The following characteristics apply especially to llamas. Dentition of adults:-incisors 1/3 canines 1/1, premolars 2/2, molars 3/2; total 32. In the upper jaw, a compressed, sharp, pointed laniariform incisor near the hinder edge of the premaxilla is followed in the male at least by a moderate-sized, pointed, curved true canine in the anterior part of the maxilla. The isolated canine-like premolar which follows in the camels is not present. The teeth of the molar series which are in contact with each other consist of two very small premolars (the first almost rudimentary) and three broad molars, constructed generally like those of Camelus. In the lower jaw, the three incisors are long, spatulate, and procumbent; the outer ones are the smallest. Next to these is a curved, suberect canine, followed after an interval by an isolated minute and often deciduous simple conical premolar; then a contiguous series of one premolar and three molars, which differ from those of Camelus in having a small accessory column at the anterior outer edge.The skull generally resembles that of Camelus, the larger brain-cavity and orbits and less-developed cranial ridges being due to its smaller size. The nasal bones are shorter and broader, and are joined by the premaxilla.

Vertebrae:

cervical 7, dorsal 12, lumbar 7, sacral 4, caudal 15 to 20.

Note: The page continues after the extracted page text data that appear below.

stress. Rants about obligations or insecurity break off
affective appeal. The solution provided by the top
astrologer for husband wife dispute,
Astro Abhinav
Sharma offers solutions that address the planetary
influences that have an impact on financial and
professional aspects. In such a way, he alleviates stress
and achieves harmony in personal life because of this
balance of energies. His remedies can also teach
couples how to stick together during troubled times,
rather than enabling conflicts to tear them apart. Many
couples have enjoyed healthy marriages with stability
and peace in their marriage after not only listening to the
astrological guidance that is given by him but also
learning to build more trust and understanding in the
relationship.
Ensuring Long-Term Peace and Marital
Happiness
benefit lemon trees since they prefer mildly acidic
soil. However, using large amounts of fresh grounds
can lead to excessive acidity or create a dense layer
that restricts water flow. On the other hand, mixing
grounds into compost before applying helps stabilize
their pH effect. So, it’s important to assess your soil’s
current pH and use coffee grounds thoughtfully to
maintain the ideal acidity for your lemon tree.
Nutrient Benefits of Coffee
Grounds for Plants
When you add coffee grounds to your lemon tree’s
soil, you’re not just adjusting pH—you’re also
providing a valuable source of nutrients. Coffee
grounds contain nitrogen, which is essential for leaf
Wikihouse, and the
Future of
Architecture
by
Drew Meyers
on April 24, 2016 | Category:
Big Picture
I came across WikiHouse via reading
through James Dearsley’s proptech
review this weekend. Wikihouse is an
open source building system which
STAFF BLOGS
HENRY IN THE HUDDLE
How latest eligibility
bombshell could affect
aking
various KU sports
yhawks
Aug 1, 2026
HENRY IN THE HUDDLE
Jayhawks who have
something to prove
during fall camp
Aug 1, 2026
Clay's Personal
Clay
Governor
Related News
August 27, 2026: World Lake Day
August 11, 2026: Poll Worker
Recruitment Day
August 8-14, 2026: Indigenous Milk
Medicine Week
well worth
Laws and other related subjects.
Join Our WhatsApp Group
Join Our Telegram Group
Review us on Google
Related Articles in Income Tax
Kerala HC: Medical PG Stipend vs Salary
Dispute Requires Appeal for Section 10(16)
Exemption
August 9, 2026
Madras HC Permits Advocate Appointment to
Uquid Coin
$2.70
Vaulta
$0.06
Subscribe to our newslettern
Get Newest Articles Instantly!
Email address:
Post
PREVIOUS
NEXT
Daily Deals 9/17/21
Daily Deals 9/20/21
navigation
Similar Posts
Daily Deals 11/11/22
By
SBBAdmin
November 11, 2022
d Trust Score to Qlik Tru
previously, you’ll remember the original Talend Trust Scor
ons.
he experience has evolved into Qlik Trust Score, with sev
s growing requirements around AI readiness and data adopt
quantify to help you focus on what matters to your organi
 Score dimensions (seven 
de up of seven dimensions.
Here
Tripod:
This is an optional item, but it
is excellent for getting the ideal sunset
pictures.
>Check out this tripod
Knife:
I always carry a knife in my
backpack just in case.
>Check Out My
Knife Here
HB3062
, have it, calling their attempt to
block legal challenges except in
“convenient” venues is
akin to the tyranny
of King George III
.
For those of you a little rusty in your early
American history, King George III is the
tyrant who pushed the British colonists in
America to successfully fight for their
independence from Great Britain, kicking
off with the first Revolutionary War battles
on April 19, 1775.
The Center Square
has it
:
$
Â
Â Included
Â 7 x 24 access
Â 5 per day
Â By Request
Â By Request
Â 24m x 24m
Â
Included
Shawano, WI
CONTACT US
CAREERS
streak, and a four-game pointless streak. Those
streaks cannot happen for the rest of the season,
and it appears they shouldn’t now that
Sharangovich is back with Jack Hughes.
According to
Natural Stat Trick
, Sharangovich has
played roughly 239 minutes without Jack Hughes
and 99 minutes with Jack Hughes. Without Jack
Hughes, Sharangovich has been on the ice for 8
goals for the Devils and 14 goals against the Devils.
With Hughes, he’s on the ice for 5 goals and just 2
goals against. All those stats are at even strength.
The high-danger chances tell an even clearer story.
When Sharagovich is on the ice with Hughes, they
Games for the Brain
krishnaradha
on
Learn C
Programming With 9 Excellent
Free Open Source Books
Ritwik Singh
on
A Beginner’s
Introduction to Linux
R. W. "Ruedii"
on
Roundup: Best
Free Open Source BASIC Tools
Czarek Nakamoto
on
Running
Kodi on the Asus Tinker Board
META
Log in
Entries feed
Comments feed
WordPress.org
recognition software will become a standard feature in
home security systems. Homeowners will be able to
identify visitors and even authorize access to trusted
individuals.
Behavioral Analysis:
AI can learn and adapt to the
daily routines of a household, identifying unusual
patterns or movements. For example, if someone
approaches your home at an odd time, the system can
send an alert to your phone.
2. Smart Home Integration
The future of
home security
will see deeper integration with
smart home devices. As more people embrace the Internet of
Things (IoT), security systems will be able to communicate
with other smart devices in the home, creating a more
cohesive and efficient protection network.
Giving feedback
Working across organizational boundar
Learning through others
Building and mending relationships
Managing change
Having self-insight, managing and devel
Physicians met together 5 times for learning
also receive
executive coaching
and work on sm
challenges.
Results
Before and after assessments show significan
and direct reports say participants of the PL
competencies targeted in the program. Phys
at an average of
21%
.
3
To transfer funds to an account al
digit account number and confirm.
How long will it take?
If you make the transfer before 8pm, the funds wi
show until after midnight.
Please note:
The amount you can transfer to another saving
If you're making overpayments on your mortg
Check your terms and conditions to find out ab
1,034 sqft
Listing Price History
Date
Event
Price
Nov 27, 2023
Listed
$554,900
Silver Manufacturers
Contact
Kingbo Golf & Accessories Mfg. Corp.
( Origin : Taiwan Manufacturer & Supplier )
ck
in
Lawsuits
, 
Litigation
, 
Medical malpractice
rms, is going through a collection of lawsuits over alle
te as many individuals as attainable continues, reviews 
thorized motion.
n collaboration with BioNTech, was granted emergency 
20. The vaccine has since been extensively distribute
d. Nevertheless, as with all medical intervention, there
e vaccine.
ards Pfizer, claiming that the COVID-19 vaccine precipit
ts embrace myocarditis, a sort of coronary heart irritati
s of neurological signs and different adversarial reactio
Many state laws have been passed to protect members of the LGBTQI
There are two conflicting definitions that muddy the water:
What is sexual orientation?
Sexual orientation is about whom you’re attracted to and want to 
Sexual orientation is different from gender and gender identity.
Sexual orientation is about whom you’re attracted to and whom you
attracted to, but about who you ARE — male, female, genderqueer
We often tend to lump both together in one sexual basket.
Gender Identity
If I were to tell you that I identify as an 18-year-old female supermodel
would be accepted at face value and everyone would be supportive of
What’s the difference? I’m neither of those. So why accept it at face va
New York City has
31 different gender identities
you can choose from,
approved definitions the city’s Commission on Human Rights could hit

The ears are rather long and slightly curved inward, characteristically known as "banana" shaped. There is no dorsal hump. The feet are narrow, the toes being more separated than in the camels, each having a distinct plantar pad. The tail is short, and fibre is long, woolly and soft.In essential structural characteristics, as well as in general appearance and habits, all the animals of this genus very closely resemble each other, so whether they should be considered as belonging to one, two, or more species is a matter of controversy among naturalists.

Reproduction

Llamas have an unusual reproductive cycle for a large animal. Female llamas are induced ovulators. Through the act of mating, the female releases an egg and is often fertilized on the first attempt. Female llamas do not go into estrus. Like humans, llama males and females mature sexually at different rates. Females reach puberty at approximately 12 months old; males do not become sexually mature until approximately three years of age.

Mating

Llamas mate with the female in a kush (lying down) position, which is fairly unusual in a large animal. They mate for an extended period of time (20–45 minutes), also unusual in a large animal.

Gestation

The gestation period of a llama is 11½ months (350 days). Dams (female llamas) do not lick off their babies, as they have an attached tongue which does not reach outside of the mouth more than half an inch (1.3 cm). Rather, they will nuzzle and hum to their newborns.


Behavior

Llamas which are well-socialized and trained to halter and lead after weaning are very friendly and pleasant to be around. They are extremely curious and most will approach people easily. However, llamas that are bottle-fed or over-socialized and over-handled as youth will become extremely difficult to handle when mature, when they will begin to treat humans as they treat each other, which is characterized by bouts of spitting, kicking and neck wrestling. Anyone having to bottle-feed a cria should keep contact to a minimum and stop as soon as possible.When correctly reared, llamas spitting at a human is a rare thing. Llamas are very social herd animals, however, and do sometimes spit at each other as a way of disciplining lower-ranked llamas in the herd. A llama's social rank in a herd is never static. They can always move up or down in the social ladder by picking small fights. This is usually done between males to see which will become dominant. Their fights are visually dramatic, with spitting, ramming each other with their chests, neck wrestling and kicking, mainly to knock the other off balance. The females are usually only seen spitting as a means of controlling other herd members.While the social structure might always be changing, they live as a family and they do take care of each other. If one notices a strange noise or feels threatened, a warning bray is sent out and all others come to alert. They will often hum to each other as a form of communication.